Reading and Other Healthy Habits to Improve Your Memory and Stimulate Cognition as You Age

January 8th, 2015 by John Wilson

Keep your mind sharp in senior living.

Seniors in assisted living can improve their cognition through various activities.

Sometimes folks in assisted living see losing cognitive ability as just an unfortunate part of aging. You don’t have to sit back and wait for it happen. In fact, staying sedentary is one of the worst things you can do. Instead, add some of these habits to your routine.

Grab a Good Book

Many senior living communities offer access to libraries filled with interesting and informative books. Getting engrossed in a good book is more than just a fun pastime. According to the literary blog, Yamina Today, reading offers many positive cognitive effects, such as expanding vocabulary and learning about something new. It can also fight dementia and increase empathy.

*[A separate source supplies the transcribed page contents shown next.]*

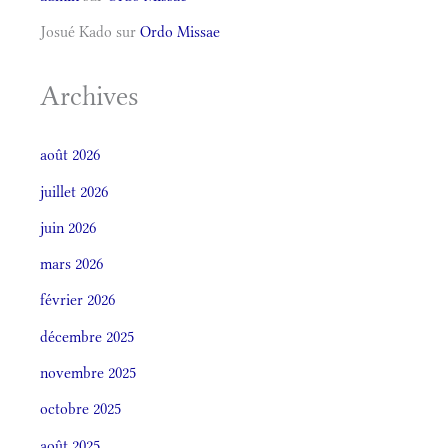
Josué Kado
sur
Ordo Missae
Archives
août 2026
juillet 2026
juin 2026
mars 2026
février 2026
décembre 2025
novembre 2025
octobre 2025
août 2025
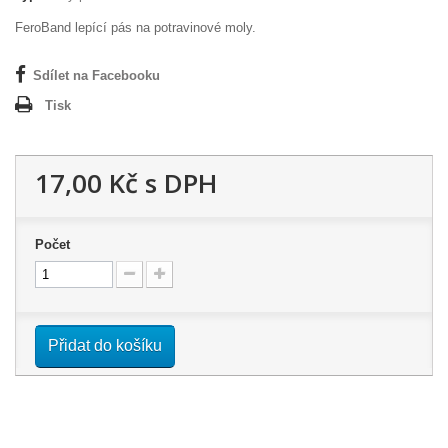
FeroBand lepící pás na potravinové moly.
Sdílet na Facebooku
Tisk
17,00 Kč
s DPH
Počet
Přidat do košíku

While nonfiction is the more direct way of learning about new things, fiction can also offer expanded knowledge. Reading fiction can improve your social skills since stories are often about people’s everyday lives and emotions. Fiction can boost your ability to understand emotions in others and feel more empathy.

Reading can also help you interpret and improve your own emotions. Some doctors are known to prescribe “bibliotherapy,” or reading self-help books, to patients with depression and other mood disorders.

Get Physical

Many people are familiar with the physical health and mood benefits of exercise. The benefit of exercise to your brain and cognition skills is something that’s not discussed as often. According to researchers at Boston University School of Medicine, some of the hormones released during exercise can improve memory. Similarly, another study from researchers at Harvard Medical School and Dana Farber showed endurance exercise released a molecule that improved cognition and protected the brain from degeneration.

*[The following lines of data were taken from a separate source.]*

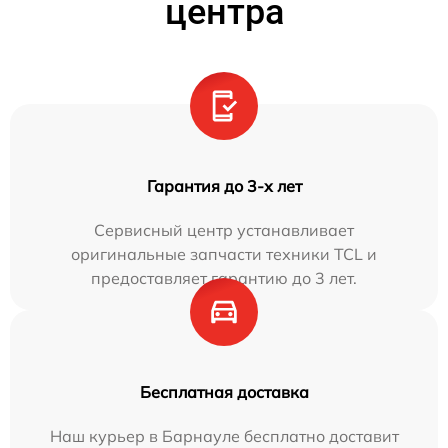
центра
Гарантия до 3-х лет
Сервисный центр устанавливает
оригинальные запчасти техники TCL и
предоставляет гарантию до 3 лет.
Бесплатная доставка
Наш курьер в Барнауле бесплатно доставит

During the study, scientists noted a molecule called irisin had neuroprotective effects. During endurance exercise, irisin is produced in the brain through a chain reaction. When researchers increased the irisin levels in the blood, they noticed it activated genes that are involved in memory and learning.

Try New Experiences

Some scientists have questioned the long-time advice of doing crossword puzzles and listening to classical music to keep the brain active. Instead, they recommend regularly getting out of your comfort zone and doing something challenging and unfamiliar.

In one study of older adults participating in a training program to improve cognition, researchers found the participants also boosted their willingness to try new experiences. It has long been thought openness to new experiences was a fixed personality trait, but this study demonstrated it is possible to change it without drug intervention.

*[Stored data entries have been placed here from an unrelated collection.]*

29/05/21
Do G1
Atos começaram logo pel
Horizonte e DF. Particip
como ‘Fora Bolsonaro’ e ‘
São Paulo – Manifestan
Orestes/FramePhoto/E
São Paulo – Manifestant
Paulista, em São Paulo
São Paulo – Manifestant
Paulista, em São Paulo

Get a Good Night’s Sleep, Every Night

Make sure you get a good night’s sleep at your assisted living center. Sleep is not just something you do at the end of the day because you feel tired. The brain needs sleep to consolidate memory and learning. Recent research has found when you sleep, the brain is better able to master new tasks because more energy is available. When you are awake, the brain is distracted and uses up a lot of energy.

According to a study from the University of California, San Francisco, there is a link between reduced gray matter volume in the frontal lobe of the brain and poor sleep quality. The frontal lobe is in charge of important cognitive processes, including executive function and working memory.